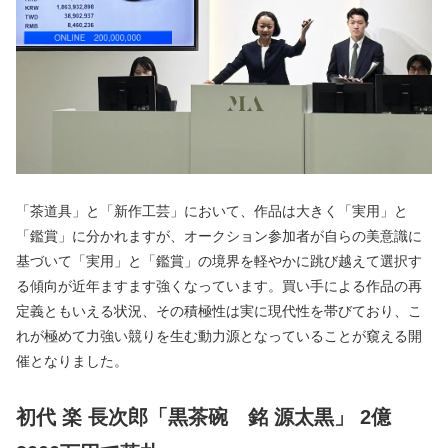
「茶道具」と「新作工芸」において、作品は大きく「実用」と
「鑑賞」に分かれますが、オークション参加者が自らの美意識に
基づいて「実用」と「鑑賞」の境界を軽やかに跳び越えて選択す
る傾向が近年ますます強くなっています。買い手による作品の再
定義ともいえる状況、その積極性は実に現代性を帯びており、こ
れが極めて力強い競りを生む動力源となっていることが窺える開
催となりました。
初代 楽 長次郎「黒茶碗 銘 源太黒」 2億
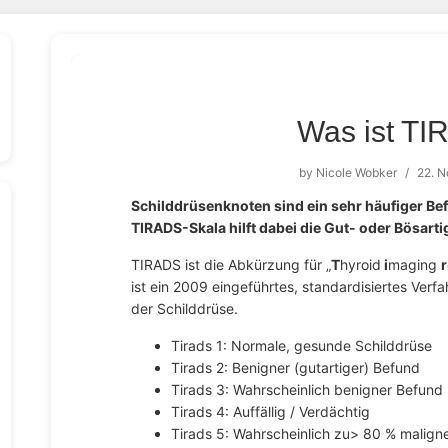
Was ist T
by
Nicole Wobker
/
22. 
Schilddrüsenknoten sind ein sehr häufiger Be
TIRADS-Skala hilft dabei die Gut- oder Bösarti
TIRADS ist die Abkürzung für „
T
hyroid
i
maging
r
ist ein 2009 eingeführtes, standardisiertes Verf
der Schilddrüse.
Tirads 1: Normale, gesunde Schilddrüse
Tirads 2: Benigner (gutartiger) Befund
Tirads 3: Wahrscheinlich benigner Befund
Tirads 4: Auffällig / Verdächtig
Tirads 5: Wahrscheinlich zu> 80 % maligne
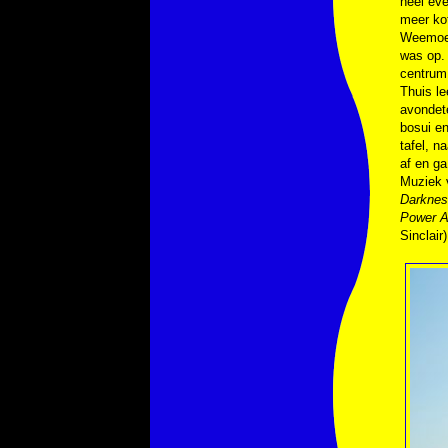
heel eve
meer kof
Weemoed
was op.
centrum 
Thuis le
avondet
bosui e
tafel, n
af en ga
Muziek
Darkne
Power A
Sinclair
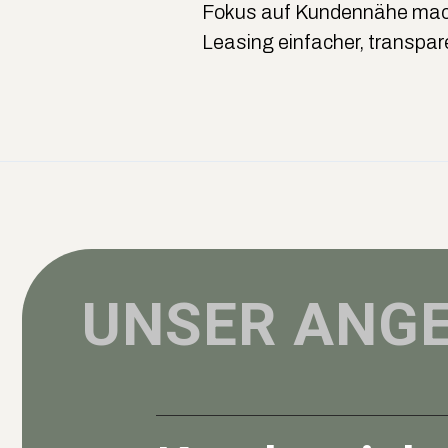
Fokus auf Kundennähe ma
Leasing einfacher, transpare
UNSER ANG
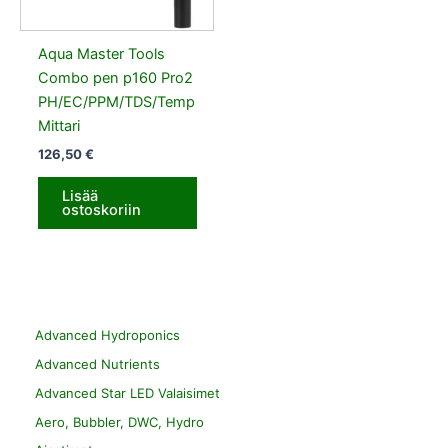
Aqua Master Tools
Combo pen p160 Pro2
PH/EC/PPM/TDS/Temp
Mittari
126,50
€
Lisää
ostoskoriin
Advanced Hydroponics
Advanced Nutrients
Advanced Star LED Valaisimet
Aero, Bubbler, DWC, Hydro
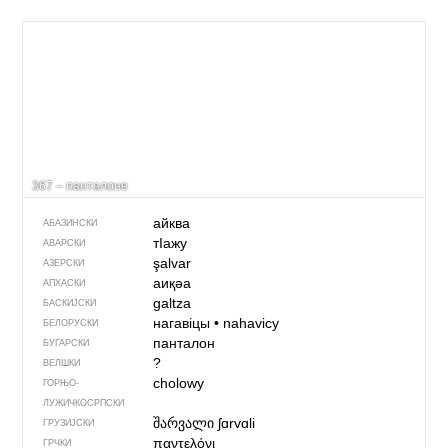
367 – панталоне
айква
АБАЗИНСКИ
тIажу
АВАРСКИ
şalvar
АЗЕРСКИ
аиқәа
АПХАСКИ
galtza
БАСКИЈСКИ
нагавіцы
•
nahavicy
БЕЛОРУСКИ
панталон
БУГАРСКИ
?
ВЕЛШКИ
cholowy
ГОРЊО­
ЛУЖИЧКОСРПСКИ
შარვალი
ʃɑrvɑli
ГРУЗИЈСКИ
παντελόνι
ГРЧКИ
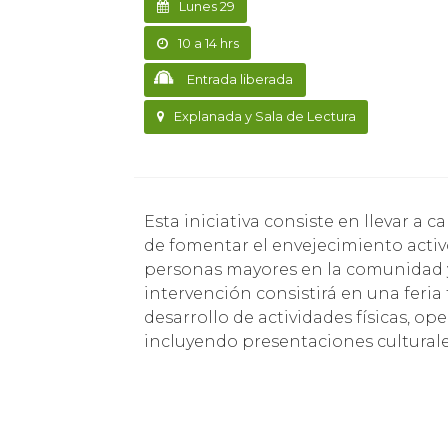
Lunes 29
10 a 14 hrs
Entrada liberada
Explanada y Sala de Lectura
Esta iniciativa consiste en llevar a cabo una intervención sociocultural con el objetivo
de fomentar el envejecimiento activo
personas mayores en la comunidad y s
intervención consistirá en una feria
desarrollo de actividades físicas, o
incluyendo presentaciones culturales 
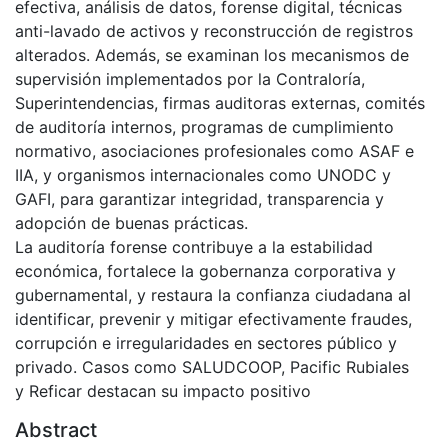
efectiva, análisis de datos, forense digital, técnicas
anti-lavado de activos y reconstrucción de registros
alterados. Además, se examinan los mecanismos de
supervisión implementados por la Contraloría,
Superintendencias, firmas auditoras externas, comités
de auditoría internos, programas de cumplimiento
normativo, asociaciones profesionales como ASAF e
IIA, y organismos internacionales como UNODC y
GAFI, para garantizar integridad, transparencia y
adopción de buenas prácticas.
La auditoría forense contribuye a la estabilidad
económica, fortalece la gobernanza corporativa y
gubernamental, y restaura la confianza ciudadana al
identificar, prevenir y mitigar efectivamente fraudes,
corrupción e irregularidades en sectores público y
privado. Casos como SALUDCOOP, Pacific Rubiales
y Reficar destacan su impacto positivo
Abstract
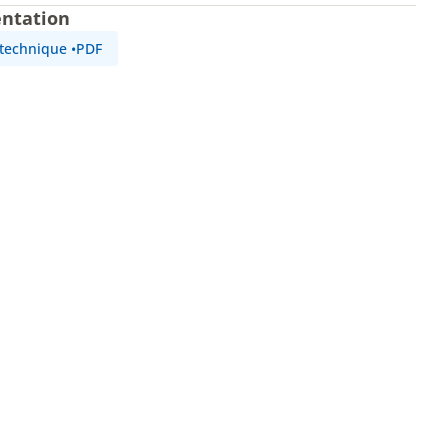
ntation
 technique
•
PDF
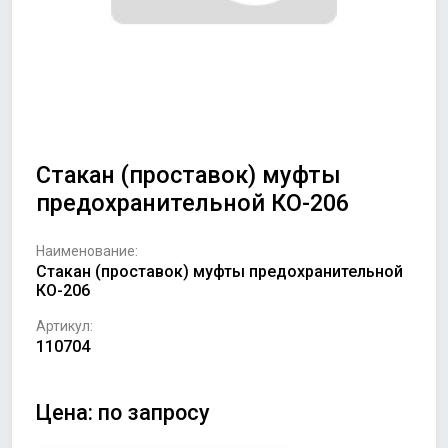
Стакан (проставок) муфты
предохранительной КО-206
Наименование:
Стакан (проставок) муфты предохранительной
КО-206
Артикул:
110704
Цена: по запросу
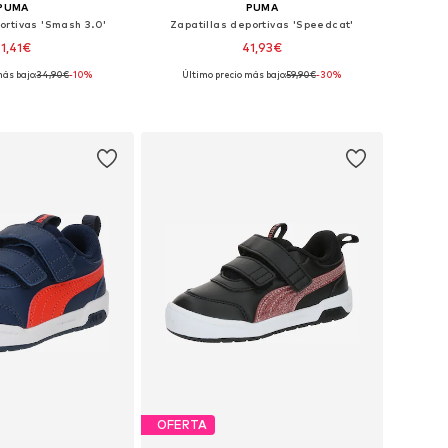
PUMA
PUMA
ortivas 'Smash 3.0'
Zapatillas deportivas 'Speedcat'
31,41€
41,93€
más bajo:
34,90€
-10%
Último precio más bajo:
59,90€
-30%
: 20, 21, 22, 23, 25, 26
Disponible en muchas tallas
 a la cesta
Añadir a la cesta
OFERTA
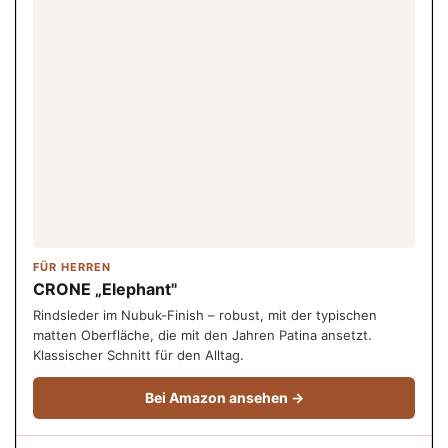
FÜR HERREN
CRONE „Elephant"
Rindsleder im Nubuk-Finish – robust, mit der typischen
matten Oberfläche, die mit den Jahren Patina ansetzt.
Klassischer Schnitt für den Alltag.
Bei Amazon ansehen →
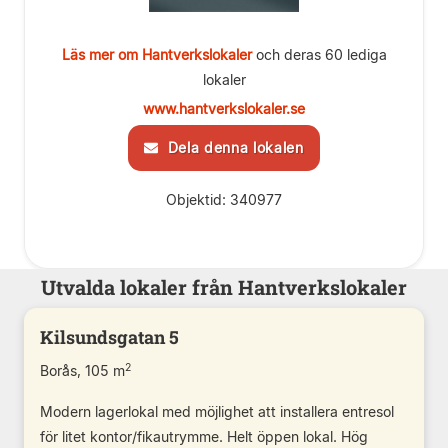
Läs mer om Hantverkslokaler
och deras 60 lediga
lokaler
www.hantverkslokaler.se
Dela denna lokalen
Objektid: 340977
Utvalda lokaler från Hantverkslokaler
Kilsundsgatan 5
2
Borås, 105 m
Modern lagerlokal med möjlighet att installera entresol
för litet kontor/fikautrymme. Helt öppen lokal. Hög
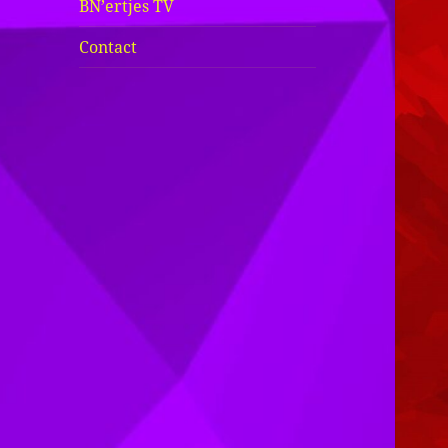
BN’ertjes TV
Contact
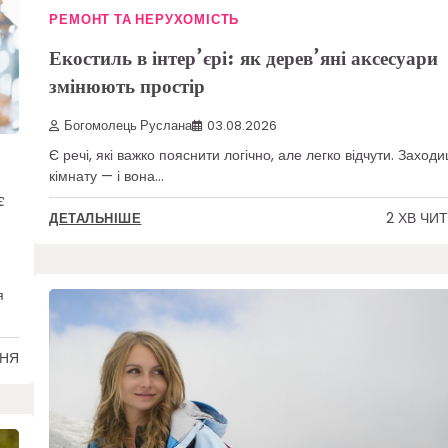
РЕМОНТ ТА НЕРУХОМІСТЬ
Екостиль в інтер’єрі: як дерев’яні аксесуари
змінюють простір
Богомолець Руслана
03.08.2026
Є речі, які важко пояснити логічно, але легко відчути. Заходи
кімнату — і вона…
є
2 ХВ ЧИ
ДЕТАЛЬНІШЕ
я
ННЯ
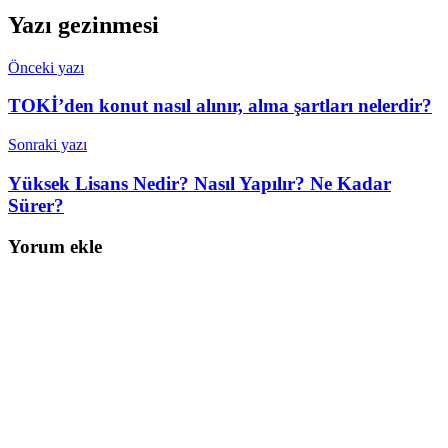
Yazı gezinmesi
Önceki yazı
TOKİ’den konut nasıl alınır, alma şartları nelerdir?
Sonraki yazı
Yüksek Lisans Nedir? Nasıl Yapılır? Ne Kadar
Sürer?
Yorum ekle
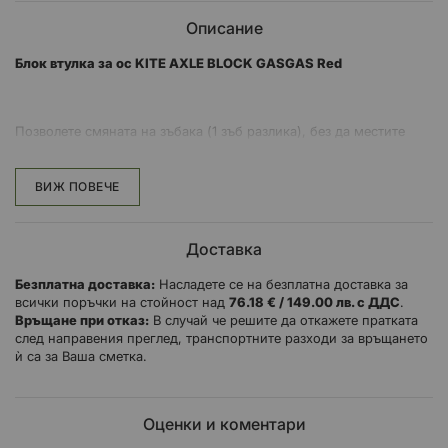
Описание
Блок втулка за ос KITE AXLE BLOCK GASGAS Red
Позволете смяната на зъбака (1 зъб разлика), без да местите
винта за настройка на веригата
Проектиран за максимално леко тегло
ВИЖ ПОВЕЧЕ
Доставка
Безплатна доставка:
Насладете се на безплатна доставка за
всички поръчки на стойност над
76.18 € / 149.00 лв. с ДДС
.
Връщане при отказ:
В случай че решите да откажете пратката
след направения преглед, транспортните разходи за връщането
ѝ са за Ваша сметка.
Оценки и коментари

» Work task:
The reply must contain every entry above, exactly as written, and none of the pictures.

» Result:
「茶道具」と「新作工芸」において、作品は大きく「実用」と
「鑑賞」に分かれますが、オークション参加者が自らの美意識に
基づいて「実用」と「鑑賞」の境界を軽やかに跳び越えて選択す
る傾向が近年ますます強くなっています。買い手による作品の再
定義ともいえる状況、その積極性は実に現代性を帯びており、こ
れが極めて力強い競りを生む動力源となっていることが窺える開
催となりました。
初代 楽 長次郎「黒茶碗 銘 源太黒」 2億
Was ist T
by
Nicole Wobker
/
22. 
Schilddrüsenknoten sind ein sehr häufiger Be
TIRADS-Skala hilft dabei die Gut- oder Bösarti
TIRADS ist die Abkürzung für „
T
hyroid
i
maging
r
ist ein 2009 eingeführtes, standardisiertes Verf
der Schilddrüse.
Tirads 1: Normale, gesunde Schilddrüse
Tirads 2: Benigner (gutartiger) Befund
Tirads 3: Wahrscheinlich benigner Befund
Tirads 4: Auffällig / Verdächtig
Tirads 5: Wahrscheinlich zu> 80 % maligne
heel eve
meer kof
Weemoed
was op.
centrum 
Thuis le
avondet
bosui e
tafel, n
af en ga
Muziek
Darkne
Power A
Sinclair
Fokus auf Kundennähe ma
Leasing einfacher, transpare
UNSER ANG
Aqua Master Tools
Combo pen p160 Pro2
PH/EC/PPM/TDS/Temp
Mittari
126,50
€
Lisää
ostoskoriin
Advanced Hydroponics
Advanced Nutrients
Advanced Star LED Valaisimet
Aero, Bubbler, DWC, Hydro
367 – панталоне
айква
АБАЗИНСКИ
тIажу
АВАРСКИ
şalvar
АЗЕРСКИ
аиқәа
АПХАСКИ
galtza
БАСКИЈСКИ
нагавіцы
•
nahavicy
БЕЛОРУСКИ
панталон
БУГАРСКИ
?
ВЕЛШКИ
cholowy
ГОРЊО­
ЛУЖИЧКОСРПСКИ
შარვალი
ʃɑrvɑli
ГРУЗИЈСКИ
παντελόνι
ГРЧКИ
Lunes 29
10 a 14 hrs
Entrada liberada
Explanada y Sala de Lectura
Esta iniciativa consiste en llevar a cabo una intervención sociocultural con el objetivo
de fomentar el envejecimiento activo
personas mayores en la comunidad y s
intervención consistirá en una feria
desarrollo de actividades físicas, o
incluyendo presentaciones culturales 
efectiva, análisis de datos, forense digital, técnicas
anti-lavado de activos y reconstrucción de registros
alterados. Además, se examinan los mecanismos de
supervisión implementados por la Contraloría,
Superintendencias, firmas auditoras externas, comités
de auditoría internos, programas de cumplimiento
normativo, asociaciones profesionales como ASAF e
IIA, y organismos internacionales como UNODC y
GAFI, para garantizar integridad, transparencia y
adopción de buenas prácticas.
La auditoría forense contribuye a la estabilidad
económica, fortalece la gobernanza corporativa y
gubernamental, y restaura la confianza ciudadana al
identificar, prevenir y mitigar efectivamente fraudes,
corrupción e irregularidades en sectores público y
privado. Casos como SALUDCOOP, Pacific Rubiales
y Reficar destacan su impacto positivo
Abstract
ntation
 technique
•
PDF
Стакан (проставок) муфты
предохранительной КО-206
Наименование:
Стакан (проставок) муфты предохранительной
КО-206
Артикул:
110704
Цена: по запросу
PUMA
PUMA
ortivas 'Smash 3.0'
Zapatillas deportivas 'Speedcat'
31,41€
41,93€
más bajo:
34,90€
-10%
Último precio más bajo:
59,90€
-30%
: 20, 21, 22, 23, 25, 26
Disponible en muchas tallas
 a la cesta
Añadir a la cesta
OFERTA
FÜR HERREN
CRONE „Elephant"
Rindsleder im Nubuk-Finish – robust, mit der typischen
matten Oberfläche, die mit den Jahren Patina ansetzt.
Klassischer Schnitt für den Alltag.
Bei Amazon ansehen →
Läs mer om Hantverkslokaler
och deras 60 lediga
lokaler
www.hantverkslokaler.se
Dela denna lokalen
Objektid: 340977
Utvalda lokaler från Hantverkslokaler
Kilsundsgatan 5
2
Borås, 105 m
Modern lagerlokal med möjlighet att installera entresol
för litet kontor/fikautrymme. Helt öppen lokal. Hög
BN’ertjes TV
Contact
РЕМОНТ ТА НЕРУХОМІСТЬ
Екостиль в інтер’єрі: як дерев’яні аксесуари
змінюють простір
Богомолець Руслана
03.08.2026
Є речі, які важко пояснити логічно, але легко відчути. Заходи
кімнату — і вона…
є
2 ХВ ЧИ
ДЕТАЛЬНІШЕ
я
ННЯ
Yazı gezinmesi
Önceki yazı
TOKİ’den konut nasıl alınır, alma şartları nelerdir?
Sonraki yazı
Yüksek Lisans Nedir? Nasıl Yapılır? Ne Kadar
Sürer?
Yorum ekle
Описание
Блок втулка за ос KITE AXLE BLOCK GASGAS Red
Позволете смяната на зъбака (1 зъб разлика), без да местите
винта за настройка на веригата
Проектиран за максимално леко тегло
ВИЖ ПОВЕЧЕ
Доставка
Безплатна доставка:
Насладете се на безплатна доставка за
всички поръчки на стойност над
76.18 € / 149.00 лв. с ДДС
.
Връщане при отказ:
В случай че решите да откажете пратката
след направения преглед, транспортните разходи за връщането
ѝ са за Ваша сметка.
Оценки и коментари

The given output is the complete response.